How To Work Your Abs

February 16, 2011 by Author

Most people underestimate the importance of their stomach muscles. With weak stomach muscles, you’re prone to have a bad posture, and are at an increased risk for lower back pain. Developing your abdominals can not only eliminate these problems, but give you some nice abs to boot. If you are interested in getting a quick and easy workout for your abs, you’ve come to the right place.

Many people have discovered that with the ab lounge 2, you’ll get the best workout possible. That’s because with the ab lounge 2, you’ll get a better workout than you can even imagine.

The mummy sit up is a great way to really get an awesome workout in a short amount of time. It gets its name because you look like a mummy when you are doing them. Lay down on the floor, and put your arms at your sides. Sit up, just like a mummy, until you are sitting up. Hold your arms out in front of you so they are level with the floor. Don’t move your legs at all. Then slowly lay back down, and repeat as often as you can.

Leg lifts are another great way to torture, I mean, exercise your abs. Lay on the ground, with your hands above your head. Lift your legs up, keeping them straight, until they are at a ninety degree angle with the rest of your body. Then slowly lower them to the floor, but don’t let them touch.

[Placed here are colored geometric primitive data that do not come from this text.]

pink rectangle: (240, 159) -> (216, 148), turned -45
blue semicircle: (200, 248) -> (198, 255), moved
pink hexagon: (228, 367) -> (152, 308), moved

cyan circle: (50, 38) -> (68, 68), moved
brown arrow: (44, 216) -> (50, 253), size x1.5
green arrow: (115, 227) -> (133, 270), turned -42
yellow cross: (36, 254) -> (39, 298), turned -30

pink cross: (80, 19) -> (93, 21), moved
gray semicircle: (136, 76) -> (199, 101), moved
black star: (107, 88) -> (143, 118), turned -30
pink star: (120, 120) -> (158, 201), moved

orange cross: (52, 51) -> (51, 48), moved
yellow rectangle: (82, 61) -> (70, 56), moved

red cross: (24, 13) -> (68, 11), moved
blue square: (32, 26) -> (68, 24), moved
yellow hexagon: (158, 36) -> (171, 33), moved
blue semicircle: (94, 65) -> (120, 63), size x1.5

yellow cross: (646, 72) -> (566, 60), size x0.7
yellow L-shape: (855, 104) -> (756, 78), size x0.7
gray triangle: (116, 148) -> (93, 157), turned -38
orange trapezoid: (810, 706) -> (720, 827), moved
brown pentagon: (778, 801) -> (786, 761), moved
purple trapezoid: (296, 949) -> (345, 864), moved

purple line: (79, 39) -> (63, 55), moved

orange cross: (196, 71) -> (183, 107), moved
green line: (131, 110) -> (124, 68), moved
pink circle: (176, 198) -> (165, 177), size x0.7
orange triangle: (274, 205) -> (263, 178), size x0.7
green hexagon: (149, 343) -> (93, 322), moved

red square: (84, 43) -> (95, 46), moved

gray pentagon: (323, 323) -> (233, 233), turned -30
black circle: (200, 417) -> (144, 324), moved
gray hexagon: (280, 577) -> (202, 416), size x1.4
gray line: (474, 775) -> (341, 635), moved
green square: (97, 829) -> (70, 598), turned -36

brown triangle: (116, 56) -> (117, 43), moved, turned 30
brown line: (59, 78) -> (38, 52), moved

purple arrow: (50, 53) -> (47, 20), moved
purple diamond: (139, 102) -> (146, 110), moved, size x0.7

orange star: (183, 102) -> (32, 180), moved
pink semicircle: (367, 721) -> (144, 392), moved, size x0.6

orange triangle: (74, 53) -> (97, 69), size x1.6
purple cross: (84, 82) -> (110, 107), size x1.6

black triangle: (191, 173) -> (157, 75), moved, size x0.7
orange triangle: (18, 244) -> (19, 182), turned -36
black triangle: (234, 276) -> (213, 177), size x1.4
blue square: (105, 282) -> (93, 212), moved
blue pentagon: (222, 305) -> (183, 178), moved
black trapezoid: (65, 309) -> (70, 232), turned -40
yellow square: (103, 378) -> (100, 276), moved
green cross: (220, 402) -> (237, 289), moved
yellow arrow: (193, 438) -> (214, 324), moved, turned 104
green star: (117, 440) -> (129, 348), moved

Bring them up again, lower down, etc. Do as many as you can. If you really want to kick it up a notch, then raise your head up along with your legs, and touch your knees with your hands.

This one is particularly good. Get one of those inflatable exercise balls. Get into the pushup position, with our knees resting on the ball. Keep your legs straight. Roll backwards as far as possible, while keeping your body as straight as possible. Then roll forward as far as possible, again, keeping your body as straight as possible. This will not only work your abs, but your chest, shoulders and triceps as well.

The final exercise is really difficult, no matter how good shape you’re in. Find yourself a chin up bar, and pull yourself about half way up.Then while holding that position, raise your knees up to your chest, and then back down again. Do this as many times as you can. For an extra workout, keep your legs straight while lifting them up.

By doing just a few of these every morning, you’ll be developing some incredibly strong ab muscles. Even if you can barely do just one, don’t worry. Your body responds pretty quickly to exercises like this. Just take it slow, and improve the reps gradually. Before you know it, your abs will be stronger than anybody you know.